Growing up, you read me the Ugly Duckling. And for years I believed that was me. For so long you taught me I was nothing more than a bad copy of the standard.

I couldn’t run as fast or lift as much. I didn’t make the same money and I cried too often. I grew up in a man’s world where I didn’t belong.

And when I couldn’t be him, I wanted only to please him. I put on your make-up and wore your short skirts. I gave my life, my body, my dignity, for the cause of being pretty. I knew that no matter what I did, I was worthy only to the degree that I could please and be beautiful for my master. And so I spent my life on the cover of Cosmo and gave my body for you to sell.

I was a slave, but you taught me I was free. I was your object, but you swore it was success. You taught me that my purpose in life was to be on display, to attract, and be beautiful for men. You had me believe that my body was created to market your cars. And you raised me to think I was an ugly duckling. But you lied.



Islam tells me, I’m a swan. I’m different-it’s meant to be that way. And my body, my soul, was created for something more.
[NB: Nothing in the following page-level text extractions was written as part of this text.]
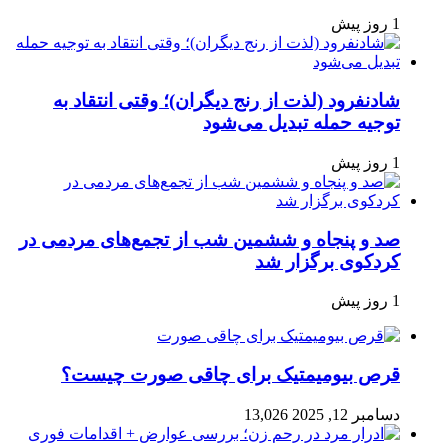
1 روز پیش
شادنفرود (لذت از رنج دیگران)؛ وقتی انتقاد به
توجیه حمله تبدیل می‌شود
1 روز پیش
صد و پنجاه‌ و ششمین شب از تجمع‌های مردمی در
کردکوی برگزار شد
1 روز پیش
قرص بیومیمتیک برای چاقی صورت چیست؟
دسامبر 12, 2025
13,026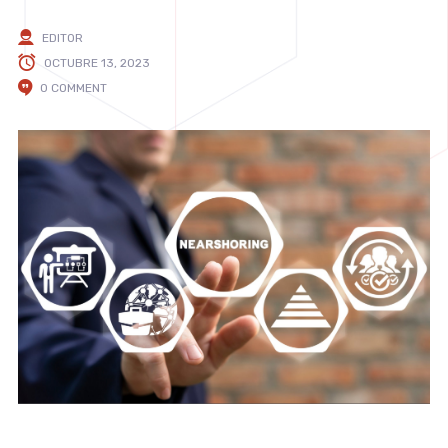
EDITOR
OCTUBRE 13, 2023
0 COMMENT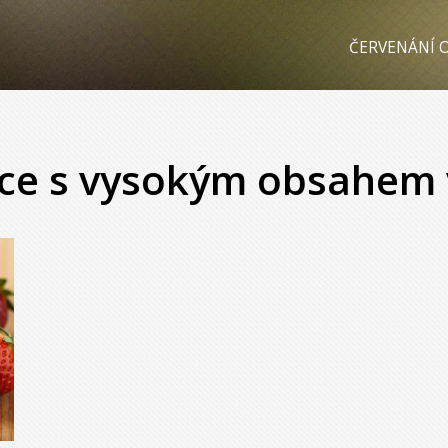
ČERVENÁNÍ O
oce s vysokým obsahem 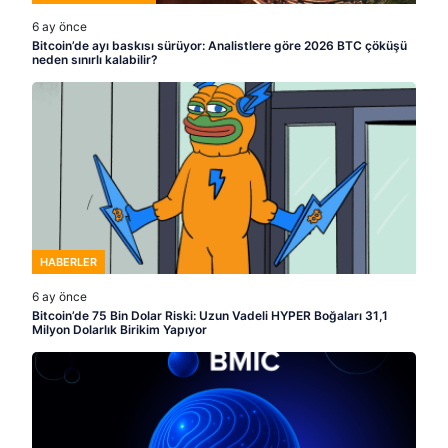
6 ay önce
Bitcoin’de ayı baskısı sürüyor: Analistlere göre 2026 BTC çöküşü
neden sınırlı kalabilir?
HABERLER
6 ay önce
Bitcoin’de 75 Bin Dolar Riski: Uzun Vadeli HYPER Boğaları 31,1
Milyon Dolarlık Birikim Yapıyor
God says in the Quran: ‘O mankind, We created you from a single (pair) of a male and a female and made you into nations and tribes, that you may know one another (not that you may despise each other). Verily, the most honored of you in the sight of God is the one who is most righteous’ (Quran 49:13).

So I am honored. But it is not by my relationship to men. My value as a woman is not measured by the size of my waist or the number of men who like me. My worth as a human being is measured on a higher scale: a scale of righteousness and piety. And my purpose in life-despite what the fashion magazines say-is something more sublime than just looking good for men.

And so God tells me to cover myself, to hide my beauty and to tell the world that I’m not here to please men with my body; I’m here to please God. God elevates the dignity of a woman’s body by commanding that it be respected and covered, shown only to the deserving-only to the man I marry.

So to those who wish to ‘liberate’ me, I have only one thing to say: Thanks, but no thanks.

I’m not here to be on display. And my body is not for public consumption. I will not be reduced to an object, or a pair of legs to sell shoes. I’m a soul, a mind, a servant of God. My worth is defined by the beauty of my soul, my heart, my moral character. So, I won’t worship your beauty standards, and I don’t submit to your fashion sense. My submission is to something higher.

With my veil I put my faith on display-rather than my beauty. My value as a human is defined by my relationship with God, not by my looks. So I cover the irrelevant. And when you look at me, you don’t see a body. You view me only for what I am: a servant of my Creator.

So you see, as a Muslim woman, I’ve been liberated from a silent kind of bondage.
I don’t answer to the slaves of God on earth. I answer to their king.